Task directions: Starting from the line with "development, one where", please copy exactly every line to the end of the listing, but not the pictures.

★ ★ ★ ★ ★ ★ ★

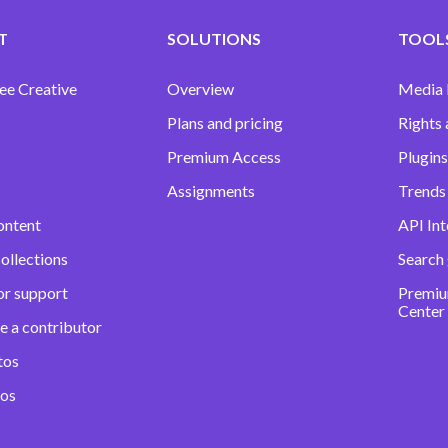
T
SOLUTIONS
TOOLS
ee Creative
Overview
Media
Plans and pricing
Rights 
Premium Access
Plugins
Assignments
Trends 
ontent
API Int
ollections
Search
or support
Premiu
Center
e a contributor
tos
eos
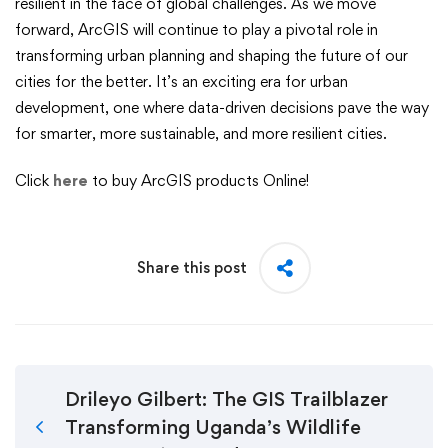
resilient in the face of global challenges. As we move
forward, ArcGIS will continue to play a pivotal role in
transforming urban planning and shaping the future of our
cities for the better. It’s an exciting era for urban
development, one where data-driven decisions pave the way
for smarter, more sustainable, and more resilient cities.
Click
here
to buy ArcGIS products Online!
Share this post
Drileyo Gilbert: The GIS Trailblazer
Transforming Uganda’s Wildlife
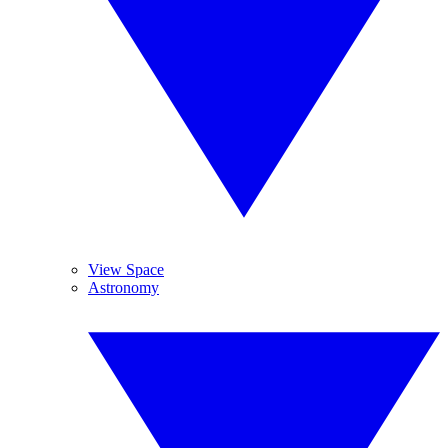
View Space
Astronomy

★ ★ ★ ★ ★ ★ ★

Solution to this exercise:
development, one where data-driven decisions pave the way
for smarter, more sustainable, and more resilient cities.
Click
here
to buy ArcGIS products Online!
Share this post
Drileyo Gilbert: The GIS Trailblazer
Transforming Uganda’s Wildlife
View Space
Astronomy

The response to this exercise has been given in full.